Every line below that holds the word "GGet" must be listed.
Segment Start: SUPPLIED ENTRIES
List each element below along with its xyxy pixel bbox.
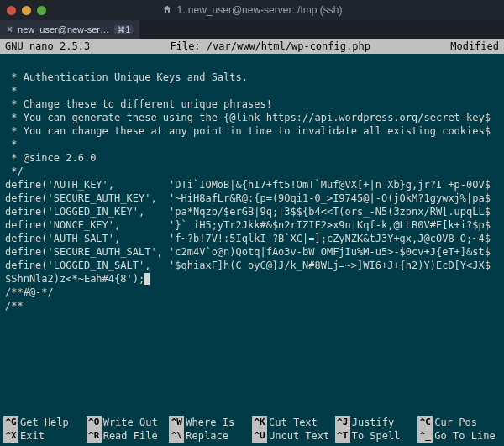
shortcut-label: Where Is: [186, 417, 234, 428]
shortcut-row-1: ^GGet Help^OWrite Out^WWhere Is^KCut Tex…: [3, 416, 501, 429]
nano-header: GNU nano 2.5.3 File: /var/www/html/wp-co…: [0, 39, 504, 54]
editor-area[interactable]: GNU nano 2.5.3 File: /var/www/html/wp-co…: [0, 39, 504, 446]
shortcut-row-2: ^XExit^RRead File^\Replace^UUncut Text^T…: [3, 429, 501, 443]
buffer-line: define('SECURE_AUTH_SALT', 'c2m4V`o@n)Qo…: [5, 245, 499, 259]
window-controls: [7, 6, 46, 15]
shortcut-label: Go To Line: [434, 430, 495, 442]
buffer-line: * You can change these at any point in t…: [5, 124, 499, 138]
shortcut-item[interactable]: ^XExit: [3, 429, 87, 443]
shortcut-label: Get Help: [20, 417, 69, 428]
shortcut-key: ^W: [169, 416, 184, 429]
window-title-text: 1. new_user@new-server: /tmp (ssh): [177, 4, 343, 16]
shortcut-key: ^R: [87, 429, 102, 443]
shortcut-key: ^\: [169, 429, 184, 443]
shortcut-item[interactable]: ^RRead File: [87, 429, 170, 443]
buffer-line: define('SECURE_AUTH_KEY', '~HiH8afLr&R@:…: [5, 192, 499, 205]
buffer-line: define('LOGGED_IN_KEY', 'pa*Nqzb/$erGB|9…: [5, 205, 499, 218]
nano-status: Modified: [450, 40, 499, 52]
buffer-line: * Authentication Unique Keys and Salts.: [5, 71, 499, 84]
shortcut-label: Write Out: [103, 417, 158, 428]
nano-file-label: File: /var/www/html/wp-config.php: [90, 40, 450, 52]
buffer-line: *: [5, 138, 499, 151]
zoom-window-button[interactable]: [37, 6, 46, 15]
buffer-line: define('NONCE_KEY', '}` iH5;yTr2Jkk#&$n2…: [5, 218, 499, 232]
shortcut-label: Uncut Text: [269, 430, 329, 442]
buffer-line: define('AUTH_KEY', 'DTi`IOMoB|&{hI7+ft5!…: [5, 178, 499, 192]
nano-version: GNU nano 2.5.3: [5, 40, 90, 52]
tabbar: × new_user@new-serv… ⌘1: [0, 20, 504, 39]
window-title: 1. new_user@new-server: /tmp (ssh): [0, 4, 504, 17]
shortcut-item[interactable]: ^CCur Pos: [417, 416, 501, 429]
shortcut-item[interactable]: ^JJustify: [335, 416, 418, 429]
text-cursor: [144, 273, 150, 285]
shortcut-label: Cur Pos: [434, 417, 477, 428]
shortcut-key: ^G: [3, 416, 18, 429]
home-icon: [162, 4, 172, 17]
buffer-line: * Change these to different unique phras…: [5, 97, 499, 111]
shortcut-label: Exit: [20, 430, 45, 442]
close-tab-icon[interactable]: ×: [7, 24, 13, 34]
shortcut-item[interactable]: ^GGet Help: [3, 416, 87, 429]
shortcut-key: ^C: [417, 416, 433, 429]
buffer-line: [5, 57, 499, 71]
terminal-window: 1. new_user@new-server: /tmp (ssh) × new…: [0, 0, 504, 446]
buffer-line: * You can generate these using the {@lin…: [5, 111, 499, 124]
buffer-line: /**: [5, 299, 499, 312]
buffer-line: /**#@-*/: [5, 286, 499, 299]
shortcut-label: Replace: [186, 430, 228, 442]
buffer-line: *: [5, 84, 499, 97]
tab-label: new_user@new-serv…: [18, 24, 109, 34]
shortcut-item[interactable]: ^KCut Text: [252, 416, 335, 429]
nano-shortcuts: ^GGet Help^OWrite Out^WWhere Is^KCut Tex…: [0, 416, 504, 446]
shortcut-key: ^T: [335, 429, 350, 443]
editor-buffer[interactable]: * Authentication Unique Keys and Salts. …: [0, 54, 504, 416]
close-window-button[interactable]: [7, 6, 16, 15]
shortcut-label: Justify: [352, 417, 395, 428]
shortcut-key: ^O: [87, 416, 102, 429]
shortcut-label: To Spell: [352, 430, 401, 442]
tab-index-badge: ⌘1: [114, 25, 133, 34]
shortcut-label: Cut Text: [269, 417, 318, 428]
shortcut-item[interactable]: ^\Replace: [169, 429, 252, 443]
buffer-line: $ShnNla2)z<*~Eah#4{8');: [5, 272, 499, 286]
minimize-window-button[interactable]: [22, 6, 31, 15]
tab-1[interactable]: × new_user@new-serv… ⌘1: [0, 20, 140, 39]
buffer-line: */: [5, 165, 499, 178]
shortcut-item[interactable]: ^TTo Spell: [335, 429, 418, 443]
shortcut-item[interactable]: ^UUncut Text: [252, 429, 335, 443]
buffer-line: define('AUTH_SALT', 'f~?b!7V!:5IqlkI_?B`…: [5, 232, 499, 245]
shortcut-item[interactable]: ^OWrite Out: [87, 416, 170, 429]
shortcut-key: ^X: [3, 429, 18, 443]
titlebar: 1. new_user@new-server: /tmp (ssh): [0, 0, 504, 20]
shortcut-key: ^K: [252, 416, 267, 429]
shortcut-label: Read File: [103, 430, 158, 442]
shortcut-key: ^U: [252, 429, 267, 443]
buffer-line: * @since 2.6.0: [5, 151, 499, 165]
shortcut-item[interactable]: ^_Go To Line: [417, 429, 501, 443]
shortcut-item[interactable]: ^WWhere Is: [169, 416, 252, 429]
buffer-line: define('LOGGED_IN_SALT', '$qhiaxF]h(C oy…: [5, 259, 499, 272]
shortcut-key: ^J: [335, 416, 350, 429]
shortcut-key: ^_: [417, 429, 433, 443]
Segment End: SUPPLIED ENTRIES
» **RESULT**
shortcut-row-1: ^GGet Help^OWrite Out^WWhere Is^KCut Tex…: [3, 416, 501, 429]
shortcut-item[interactable]: ^GGet Help: [3, 416, 87, 429]
nano-shortcuts: ^GGet Help^OWrite Out^WWhere Is^KCut Tex…: [0, 416, 504, 446]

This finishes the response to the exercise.